The lineup of featured speakers continued through the conference. An international perspective on teacher evaluation was provided by Yaling Sun, Professor of Education at Yunnan Normal University in Kunming, China, Thursday afternoon. Dr. Sun's session highlighted both similarities and differences between teacher evaluation in the United States and China. Caroline Wylie of the Educational Testing Service delivered an engaging, multimedia presentation on innovative training for teachers in assessment for learning practices during the Friday morning general session. Then, following two rounds of concurrent sessions, the annual Millman Award luncheon and address took place. This year's Millman Award winner was Thomas Guskey. Dr. Guskey is widely known and highly respected not only for the strength of his scholarship but also for his enviable ability to translate sound research into plain-spoken practice. Dr. Guskey is deserving of the Millman Award for so many reasons, including his contributions to the fields of program evaluation, teacher evaluation, and student evaluation, as well as for his long devotion to the CREATE Board and membership. His Millman address was indicative of his work. In plain-spoken yet compelling terms, he challenged the audience to question that which is presumed to be rational thinking and then he illustrated the wisdom of this counter-intuitive approach with examples from the lives of a select number of giants in the field of education, including Jason Millman himself.
Friday of the conference—always a busy day—ended with a casual reception in the School of Education, and then the program resumed Saturday morning with the annual Business Meeting.
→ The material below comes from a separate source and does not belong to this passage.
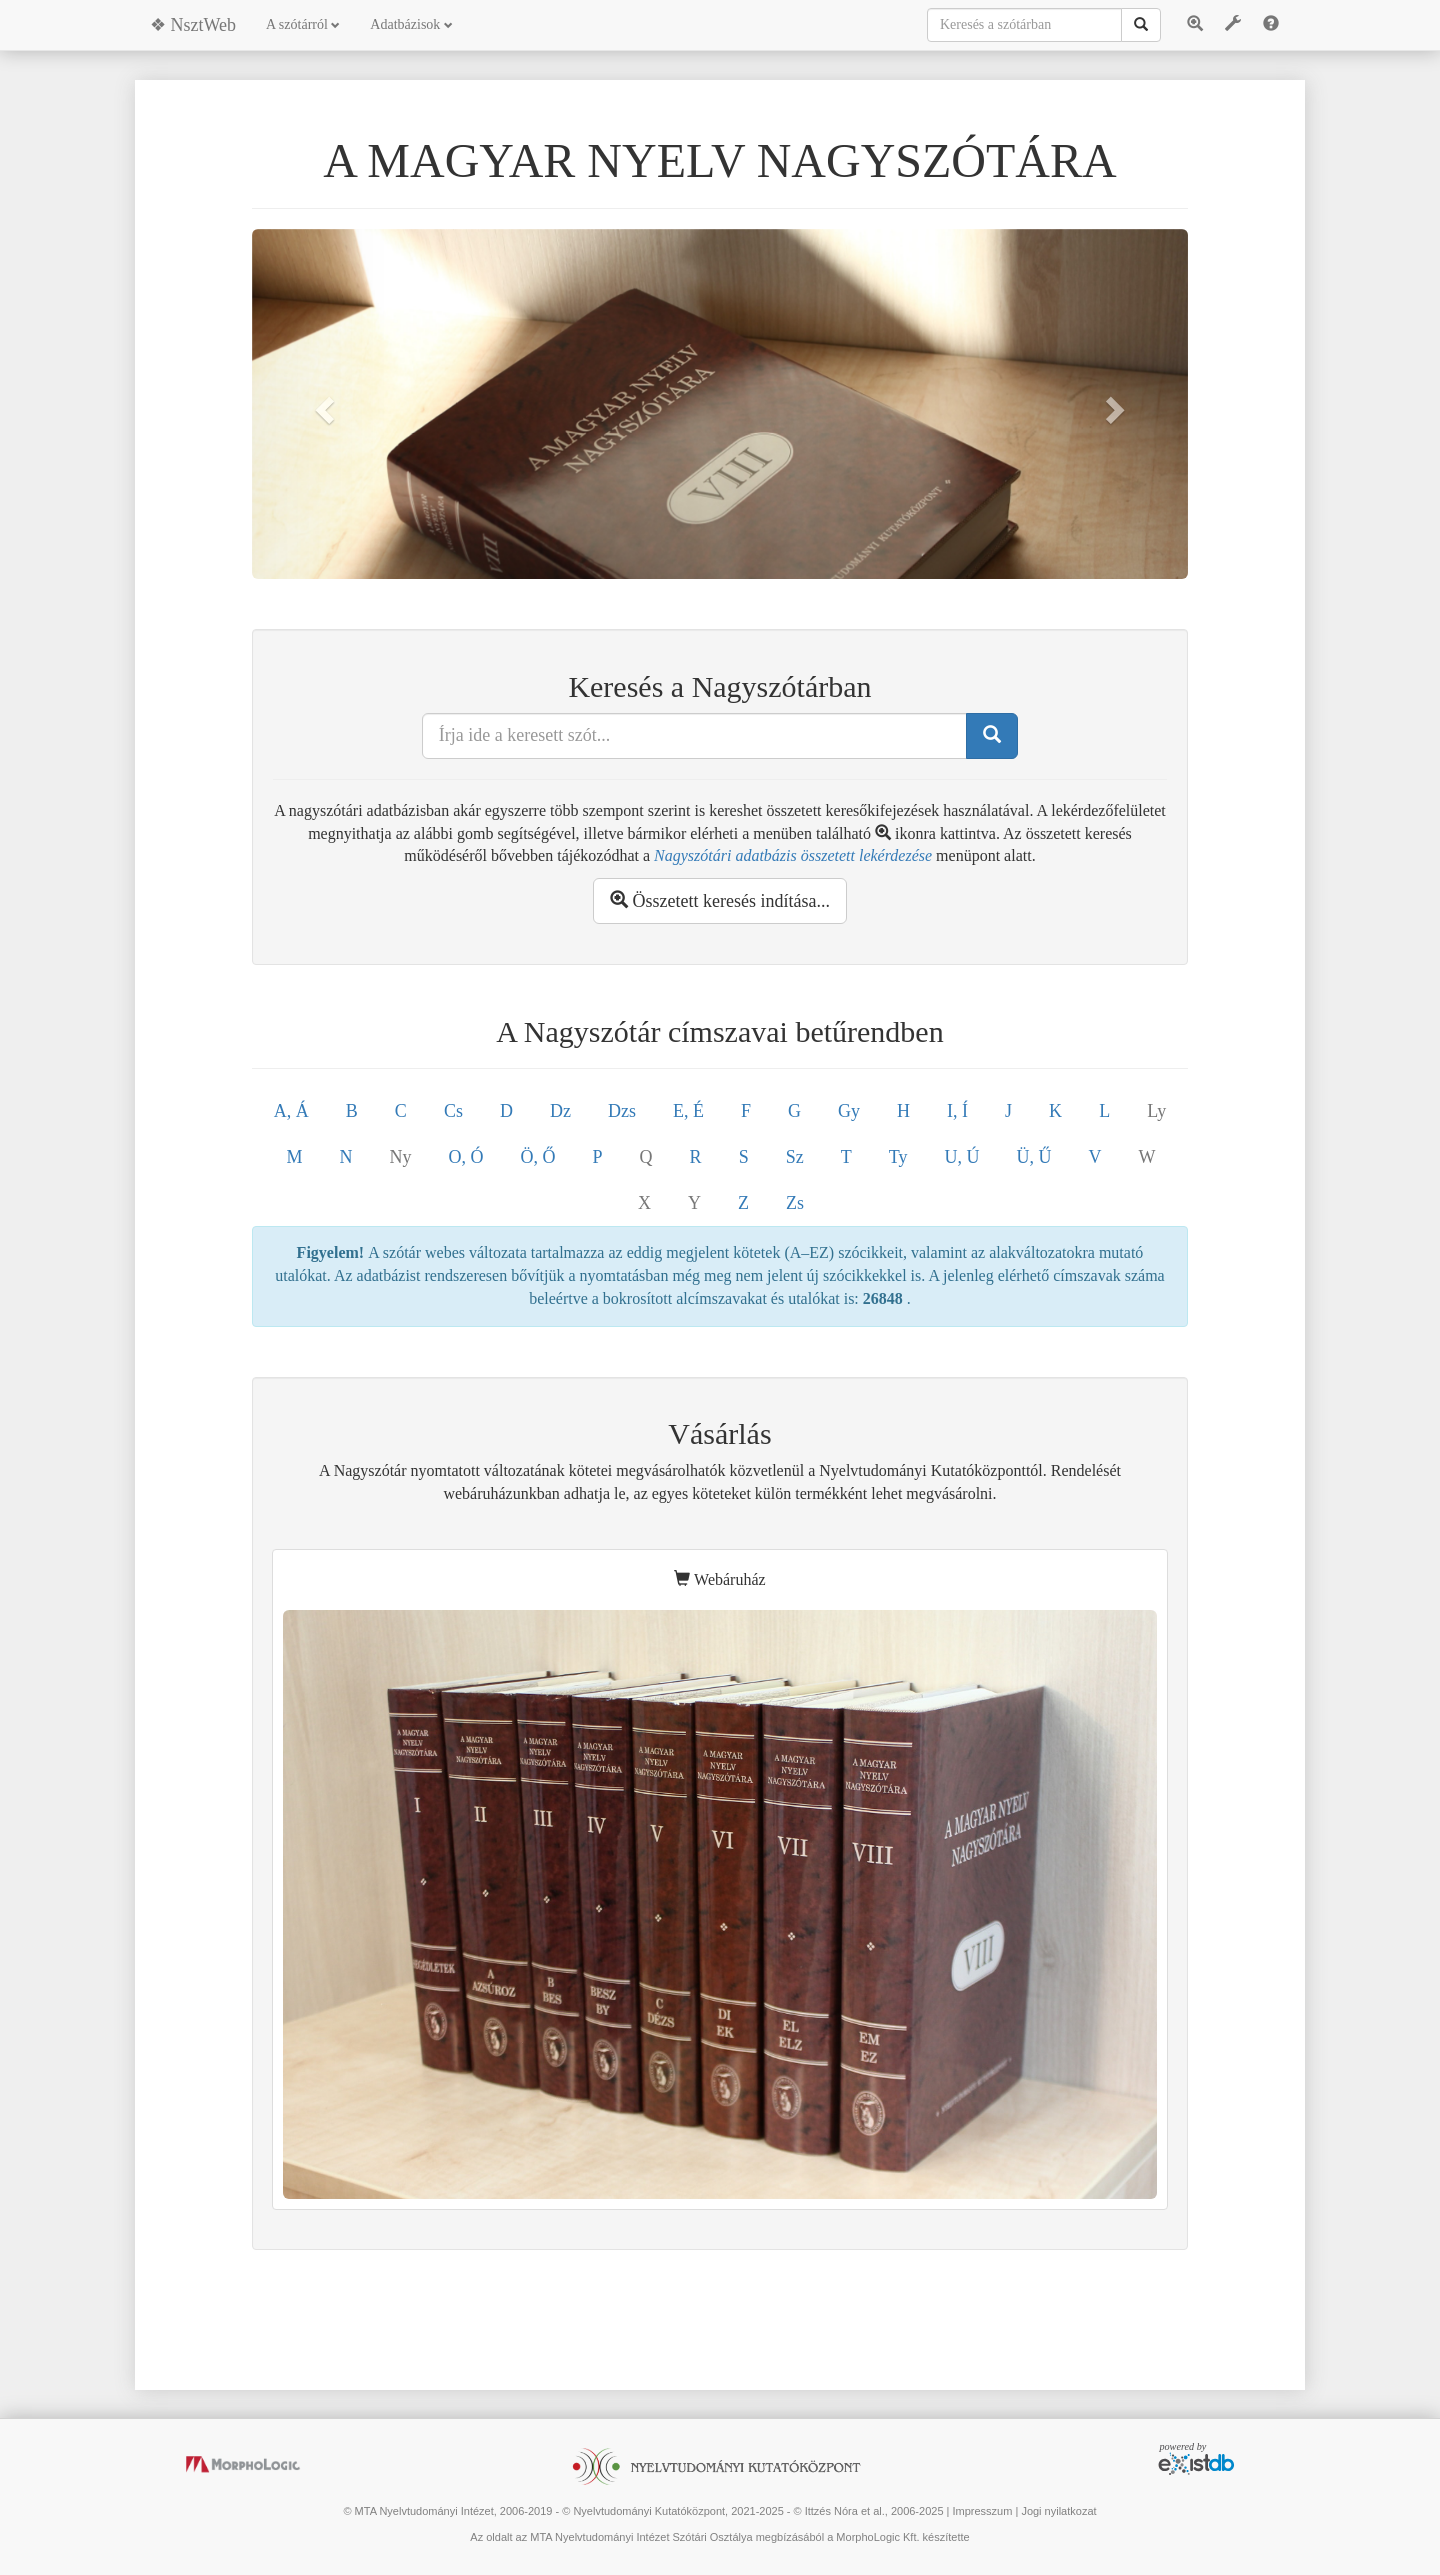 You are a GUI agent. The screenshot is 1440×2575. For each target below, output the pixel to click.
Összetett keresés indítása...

Congratulations and thanks are in order, as Barbara Howard of Appalachian State University completed her term as President of CREATE, and Doug Davis of the University of Mississippi began his. Margie DeSander of Lincolnton County Public Schools in North Carolina was elected President-Elect. Plans are already underway for the 2011 NEI to be held on the campus of Ole Miss!
In addition to the CREATE Business Meeting, the NEI program continued Saturday morning with more than 20 concurrent sessions. The capstone event, however, was affectionately referred to as "The Tom & James Show," as Tom Guskey and James Stronge shared billing for the closing session of the conference. Tom and James have long been friends and colleagues, but this event provided a rare opportunity for these two scholars to collaboratively present as they reflected on the theme of "assessment and evaluation for learning." While each approached the topic from a different vantage point and respectively delved deeper into topics of particular interest, their shared commitment to education, to the field of evaluation, and to the work of the CREATE membership was clear. The esteem with which these two scholars are held was plainly evident in the packed ballroom at eleven o'clock on a Saturday morning!
Indeed, the 2010 National Evaluation Institute held at The College of William & Mary in Virginia was a tremendous success. Special thanks to the Program Committee, the CREATE Board of Directors, the School of Education at William & Mary, and the small band of staff members and graduate assistants from multiple institutions for making it so! The NEI looks forward to seeing everyone at Ole Miss next September 29 – October 1 for the 2011 NEI. This will be a very special conference, as it will be the 20th Annual National Evaluation Institute sponsored by CREATE!